My personal issue with TikTok and TikTok Shop is that they have been abusing the For You Page—the main page of the platform—in order to boost sales. I can’t speak for every TikTok user, but I know that the majority of the time that I spend on the app is just me scrolling past advertisements or videos with product placements. I see ads for countless brands on my For You Page, but there is one that is more frequent than the rest: a brand by the name Bloom Nutrition. This brand sells drink mixes which claim to provide users with nutrients and vitamins, and alleges their concoction can boost gut health, while still tasting good. Bloom Nutrition has hired so many different creators from so many different industries that even those who don’t make health-related content whatsoever have created videos promoting their drink. For instance, in these sponsored videos, the creators could be sharing their thoughts on some upcoming political campaign before making a random and abrupt segue about being thirsty. They would then transition into a shot of them pulling out a glass of water and their Bloom mix to make themselves a drink. This constant and indiscriminate bombardment of Bloom advertisements, of course, annoyed TikTok users, so they had to resort to stealthier tactics. Creators then no longer explicitly talked about the drink; they just subtly placed it somewhere in the background of their video to expose the product to users. It got so crazy that TikTok users started playing a game: “Is this a normal TikTok, or is it a Bloom ad?” An insidious element to all this is the difficulty users have in differentiating normal videos from videos that are glorified advertisements. Sometimes the only way that you can figure out whether a video is an advertisement or not is the tiny “#ad” at the end of their caption or the “Eligible for Commission” sticker above their username. This inconspicuous labeling means that unless you are actively remaining vigilant, you will miss the sign marking the video as an advertisement.

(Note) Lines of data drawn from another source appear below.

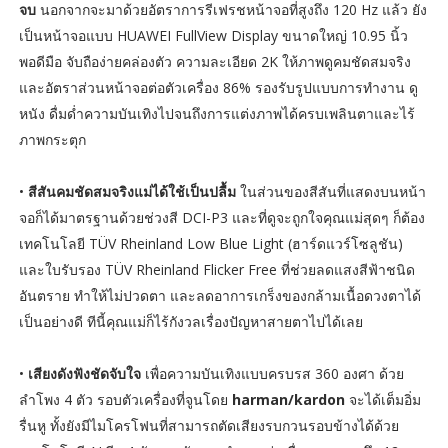
จบ
นอกจากจะมาด้วยอัตราการรีเฟรชหน้าจอที่สูงถึง 120 Hz แล้ว ยัง
เป็นหน้าจอแบบ HUAWEI FullView Display ขนาดใหญ่ 10.95 นิ้ว
พอดีมือ จับถือง่ายคล่องตัว ความละเอียด 2K ให้ภาพดูคมชัดสมจริง
และอัตราส่วนหน้าจอต่อตัวเครื่อง 86% รองรับรูปแบบการทำงาน ดู
หนัง ดื่มด่ำความบันเทิงไปจนถึงการแต่งภาพได้ครบเพลินตาและไร้
ภาพกระตุก
•
สีสันคมชัดสมจริงแม่ได้ใช้เป็นปลื้ม
ในส่วนของสีสันที่แสดงบนหน้า
จอก็ได้มาตรฐานด้วยช่วงสี DCI-P3 และที่ดูจะถูกใจคุณแม่สุดๆ ก็ต้อง
เทคโนโลยี TÜV Rheinland Low Blue Light (ฮาร์ดแวร์โซลูชัน)
และใบรับรอง TÜV Rheinland Flicker Free ที่ช่วยลดแสงสีฟ้าชนิด
อันตราย ทำให้ไม่ปวดตา และลดอาการเกร็งของกล้ามเนื้อดวงตาได้
เป็นอย่างดี ทีนี้คุณแม่ก็ไร้กังวลเรื่องปัญหาสายตาไปได้เลย
•
เสียงดังฟังชัดจับใจ
เพื่อความบันเทิงแบบครบรส 360 องศา ด้วย
ลำโพง 4 ตัว รอบตัวเครื่องที่จูนโดย
harman/kardon
จะได้เต็มอิ่ม
รื่นหู ทั้งยังมีไมโครโฟนที่สามารถตัดเสียงรบกวนรอบข้างได้ด้วย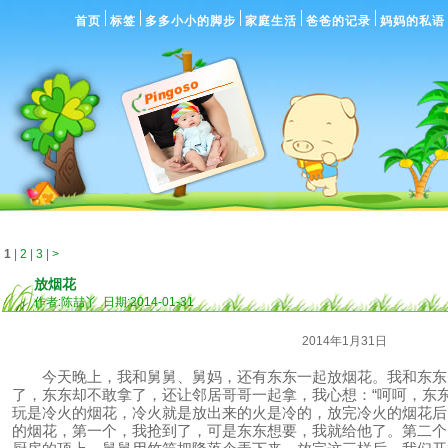
首页
标签
多多小小的脚步
家庭生活
爸爸的记录
妈妈的私语
1
|
2
|
3
|
>
放烟花
作者:陈喆丫 日期:2014-01-31
2014年1月31日
今天晚上，我和舅舅、舅妈，还有东东一起放烟花。我和东东
了，东东却不敢拿了，还让邻居哥哥一起拿，我心想：“呵呵，东
玩是冷火的烟花，冷火就是放出来的火是冷的，放完冷火的烟花后
的烟花，第一个，我抢到了，可是东东想要，我就给他了。第二个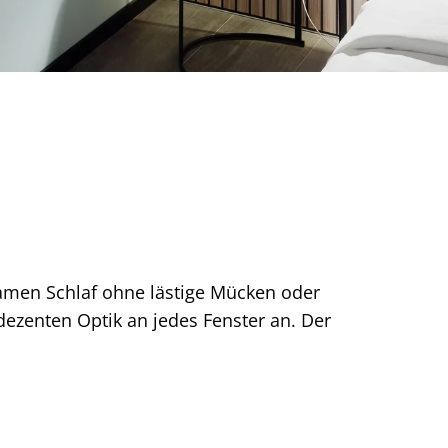
amen Schlaf ohne lästige Mücken oder
dezenten Optik an jedes Fenster an. Der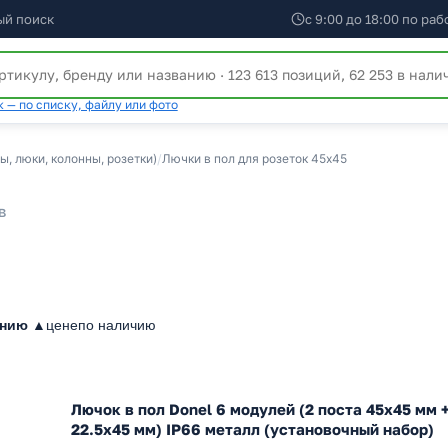
ый поиск
с 9:00 до 18:00 по ра
 — по списку, файлу или фото
, люки, колонны, розетки)
/
Лючки в пол для розеток 45х45
в
анию ▲
цене
по наличию
Лючок в пол Donel 6 модулей (2 поста 45х45 мм +
22.5х45 мм) IP66 металл (установочный набор)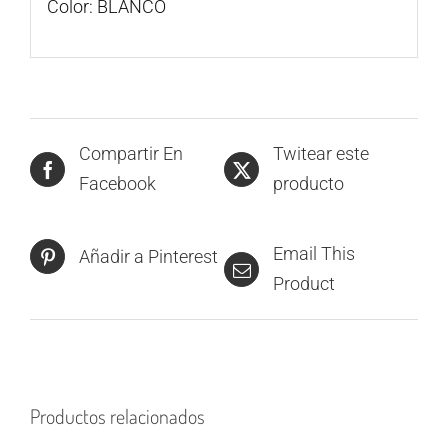
Color: BLANCO
Compartir En
Twitear este
Facebook
producto
Email This
Añadir a Pinterest
Product
Productos relacionados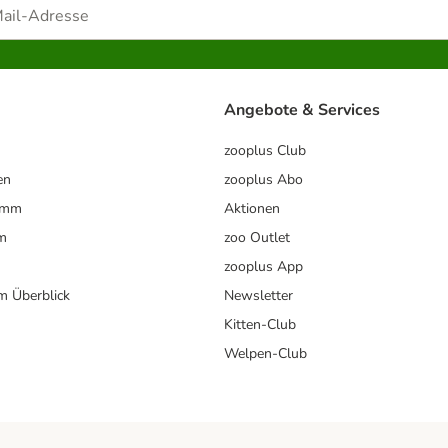
Angebote & Services
zooplus Club
en
zooplus Abo
ramm
Aktionen
m
zoo Outlet
zooplus App
im Überblick
Newsletter
Kitten-Club
Welpen-Club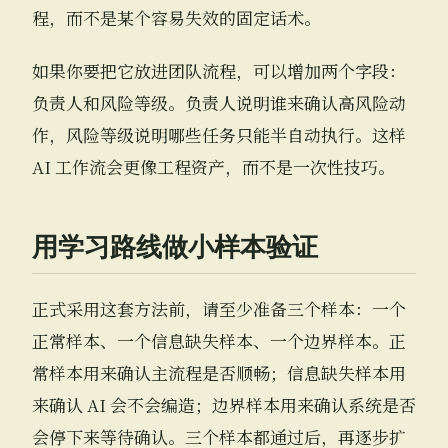
程，而不是某个容易失效的固定话术。
如果你要把它放进团队流程，可以增加两个字段：
负责人和风险等级。负责人说明谁来确认高风险动
作，风险等级说明哪些任务只能半自动执行。这样
AI 工作流会更像工程资产，而不是一次性技巧。
用学习路线做小样本验证
正式采用这套方法前，请至少准备三个样本：一个
正常样本、一个信息缺失样本、一个边界样本。正
常样本用来确认主流程是否顺畅；信息缺失样本用
来确认 AI 会不会编造；边界样本用来确认系统是否
会停下来等待确认。三个样本都通过后，再逐步扩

Regretfully, I did fall victim to the Bloom trend. As someone who struggles with gut health and has a few nutrient deficiencies, I figured that this drink mix would be a great option for me. I would be able to get all the extra nutrients I needed in just one glass of a—supposedly—delicious drink! But when the product arrived, I was utterly disappointed. I ordered the most popular flavor of the greens mix, only to realize that it was not what everyone had been hyping it up to be. Not only was it hard to stomach because of its…shall we say…interesting… taste, I also saw no changes in my gut health. I soon stopped forcing myself to drink it, and the product has since been sitting on a shelf in my cabinet for months. After my poor experience with the drink, I saw countless other Bloom consumers uploading their videos onto TikTok detailing the same shortcomings.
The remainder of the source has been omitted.